It’s like a pecan pie … burnt on the floor of the oven

22 04 2010

“Do you think she’ll kill him?”

“Absolutely.”

“Kill who?”

“Wait! Wait! I can explain!”

Oh the laments of a college afternoon in 1972. Sometimes it’s fun to take a trip down memory lane. Been doing a lot of that lately as the ol’ high school’s 40th Reunion approaches this fall. With a group of friends over dinner the other night, a pecan pie was brought to the table for dessert. Although with my tree-nut allergy, I can’t eat such, the wafting sweet fragrance of warm brown sugar and honey, along with the toasty nut aroma triggered an afternoon years ago in Carbondale, Illinois.

On quiet, two-block long Hays Street, Dan, Mark, and I lived in a typical three-bedroom southern Illinois bungalow. Now, we’re talking 1971, so I don’t have to explain about the regular use of herbs and spices in college life. Mark for some reason have craving for a pecan pie. He convinced my then girlfriend to make him a pie.

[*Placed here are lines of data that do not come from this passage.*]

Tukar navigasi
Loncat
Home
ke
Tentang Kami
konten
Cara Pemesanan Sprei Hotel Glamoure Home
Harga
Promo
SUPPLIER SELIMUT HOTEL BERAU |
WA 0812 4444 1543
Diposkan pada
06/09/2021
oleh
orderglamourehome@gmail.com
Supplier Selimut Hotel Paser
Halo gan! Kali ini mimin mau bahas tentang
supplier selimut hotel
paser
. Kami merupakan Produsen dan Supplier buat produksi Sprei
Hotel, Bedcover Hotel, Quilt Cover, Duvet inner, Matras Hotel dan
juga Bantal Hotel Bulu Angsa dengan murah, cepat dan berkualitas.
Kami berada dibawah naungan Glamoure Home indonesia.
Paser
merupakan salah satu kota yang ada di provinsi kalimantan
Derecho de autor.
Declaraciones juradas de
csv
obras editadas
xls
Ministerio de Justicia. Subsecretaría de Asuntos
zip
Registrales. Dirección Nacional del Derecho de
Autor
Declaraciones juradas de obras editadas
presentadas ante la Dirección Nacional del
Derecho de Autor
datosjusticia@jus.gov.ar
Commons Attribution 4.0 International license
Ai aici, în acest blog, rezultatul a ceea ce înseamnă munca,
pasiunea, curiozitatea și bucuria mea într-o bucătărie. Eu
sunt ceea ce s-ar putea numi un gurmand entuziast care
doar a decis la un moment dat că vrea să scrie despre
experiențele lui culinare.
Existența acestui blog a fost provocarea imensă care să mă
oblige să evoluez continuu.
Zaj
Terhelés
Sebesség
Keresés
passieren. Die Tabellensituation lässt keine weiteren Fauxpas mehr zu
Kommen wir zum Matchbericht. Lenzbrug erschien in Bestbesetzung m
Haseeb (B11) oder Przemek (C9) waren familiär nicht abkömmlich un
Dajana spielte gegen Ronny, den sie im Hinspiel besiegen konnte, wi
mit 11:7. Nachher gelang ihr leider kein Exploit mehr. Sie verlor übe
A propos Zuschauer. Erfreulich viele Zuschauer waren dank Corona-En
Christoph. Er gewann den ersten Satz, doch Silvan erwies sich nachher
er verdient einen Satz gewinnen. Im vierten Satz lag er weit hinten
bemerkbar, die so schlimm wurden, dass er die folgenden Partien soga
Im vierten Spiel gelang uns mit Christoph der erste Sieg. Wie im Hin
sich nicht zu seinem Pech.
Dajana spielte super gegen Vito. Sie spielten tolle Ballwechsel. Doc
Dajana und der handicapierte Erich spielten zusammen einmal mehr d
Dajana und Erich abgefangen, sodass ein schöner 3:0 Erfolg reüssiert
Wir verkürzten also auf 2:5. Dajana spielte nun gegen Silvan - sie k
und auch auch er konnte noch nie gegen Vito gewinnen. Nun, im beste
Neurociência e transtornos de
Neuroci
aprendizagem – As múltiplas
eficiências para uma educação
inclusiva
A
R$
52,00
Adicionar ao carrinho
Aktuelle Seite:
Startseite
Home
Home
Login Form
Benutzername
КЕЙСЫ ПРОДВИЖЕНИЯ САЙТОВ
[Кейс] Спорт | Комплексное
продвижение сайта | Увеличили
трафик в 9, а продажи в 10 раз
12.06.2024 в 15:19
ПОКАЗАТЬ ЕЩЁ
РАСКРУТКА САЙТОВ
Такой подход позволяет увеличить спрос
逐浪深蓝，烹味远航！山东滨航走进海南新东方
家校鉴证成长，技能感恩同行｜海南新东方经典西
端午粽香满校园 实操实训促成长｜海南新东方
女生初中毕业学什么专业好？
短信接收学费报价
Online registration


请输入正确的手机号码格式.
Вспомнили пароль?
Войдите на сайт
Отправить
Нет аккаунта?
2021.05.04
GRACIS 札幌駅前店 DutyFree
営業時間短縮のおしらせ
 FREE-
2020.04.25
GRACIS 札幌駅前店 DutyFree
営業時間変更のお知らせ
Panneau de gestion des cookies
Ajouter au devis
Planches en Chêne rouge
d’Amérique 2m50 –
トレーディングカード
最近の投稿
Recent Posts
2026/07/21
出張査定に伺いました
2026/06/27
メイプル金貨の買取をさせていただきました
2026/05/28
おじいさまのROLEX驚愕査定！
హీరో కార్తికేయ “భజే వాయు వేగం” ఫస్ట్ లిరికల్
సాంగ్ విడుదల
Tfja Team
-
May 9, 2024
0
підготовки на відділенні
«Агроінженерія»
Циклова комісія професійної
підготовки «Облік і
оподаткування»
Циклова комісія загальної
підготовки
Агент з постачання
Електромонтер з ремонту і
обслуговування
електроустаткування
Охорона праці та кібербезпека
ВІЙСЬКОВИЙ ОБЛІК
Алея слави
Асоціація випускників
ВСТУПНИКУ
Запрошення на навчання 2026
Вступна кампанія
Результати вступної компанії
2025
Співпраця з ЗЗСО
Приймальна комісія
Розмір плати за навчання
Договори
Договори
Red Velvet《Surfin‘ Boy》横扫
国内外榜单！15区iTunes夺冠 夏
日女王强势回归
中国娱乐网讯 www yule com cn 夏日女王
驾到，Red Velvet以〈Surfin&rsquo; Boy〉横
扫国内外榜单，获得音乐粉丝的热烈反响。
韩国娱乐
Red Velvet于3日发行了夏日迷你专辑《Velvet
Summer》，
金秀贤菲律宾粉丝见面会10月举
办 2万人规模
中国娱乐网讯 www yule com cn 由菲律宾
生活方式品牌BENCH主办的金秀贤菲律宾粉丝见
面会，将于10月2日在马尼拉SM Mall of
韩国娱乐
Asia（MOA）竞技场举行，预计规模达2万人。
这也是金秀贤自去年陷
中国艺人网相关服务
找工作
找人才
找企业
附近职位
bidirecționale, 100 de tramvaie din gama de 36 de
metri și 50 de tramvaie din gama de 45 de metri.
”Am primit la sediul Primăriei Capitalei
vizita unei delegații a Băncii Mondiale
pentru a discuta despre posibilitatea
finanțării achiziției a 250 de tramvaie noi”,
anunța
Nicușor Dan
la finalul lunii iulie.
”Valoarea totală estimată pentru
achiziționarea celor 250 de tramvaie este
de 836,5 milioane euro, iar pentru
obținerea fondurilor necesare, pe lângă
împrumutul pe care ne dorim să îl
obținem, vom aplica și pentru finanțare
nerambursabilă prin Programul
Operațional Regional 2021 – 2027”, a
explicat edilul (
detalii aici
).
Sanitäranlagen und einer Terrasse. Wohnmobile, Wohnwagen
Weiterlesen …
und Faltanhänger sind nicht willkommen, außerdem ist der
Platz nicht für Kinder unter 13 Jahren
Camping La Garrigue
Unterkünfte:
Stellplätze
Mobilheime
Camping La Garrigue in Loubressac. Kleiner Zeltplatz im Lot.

In the heat and humidity of a warm afternoon, she rolled out a from scratch pie crust, mixed up the pie filling, pre-heated the oven, and put in the pie.

“Don’t touch it,” she cautioned. Dan and I were doing our homework at the kitchen table, but Mark, having completed his, had imbibed in some fresh herbs. I don’t remember why, but she then left the house—I have a vague memory that a dog had been hurt in the street or something. The fragrance of the pie filled the house. The sweetness of the browning sugar and syrup, the nutty flavor of the pecans, it was intoxicating.

After a bit, Mark came into the kitchen sniffing the air, “I wonder how it’s doing?”

“Don’t know, Mark, but she said, ‘don’t touch it.'”

“I just want to see it.”

Mark, I have to explain is over 6-feet tall, she was 5’5 or so. He was a former all-Chicago first baseman for Mather High School; she was a refugee from Aquinas Dominican and weighed under 100 pounds. In the slowly ending summer afternoon in southern Illinois, the influence of the demon weed crushed common sense, and Mark pulled open the oven door.

With a potholder, he carefully and slowly pulled the rack forward, deeply inhaling the fragrance of the pie. He admired its golden color, and carefully pushed the pie pan back into the oven. Yep, pulled out the rack, pushed back the pie pan. The look of horror on his face with the glop of pecan pie filling hitting the floor of the oven—pricelss. The summery fragrance of warm sugar coagulating into charred and burnt coal—terrifying.

Dan and I looked at each other and returned to our homework. Mark, panicking now, turned the 400-degree oven off, grabbed the household spatula, and began shoveling the burnt mess back into the pie pan. My back was to the door, but Dan looked up as she was seen returning to the house.

“Do you think she’ll kill him?” he asked as Mark fled quickly into his bedroom, locking the door.

“Absolutely,” I confirmed. 

“Kill who,” she asked and then sniffed the smell in the kitchen air. “What happened?”

The bedroom door opened a crack, and a plaintive voice pleaded, “Wait! Wait! I can explain!”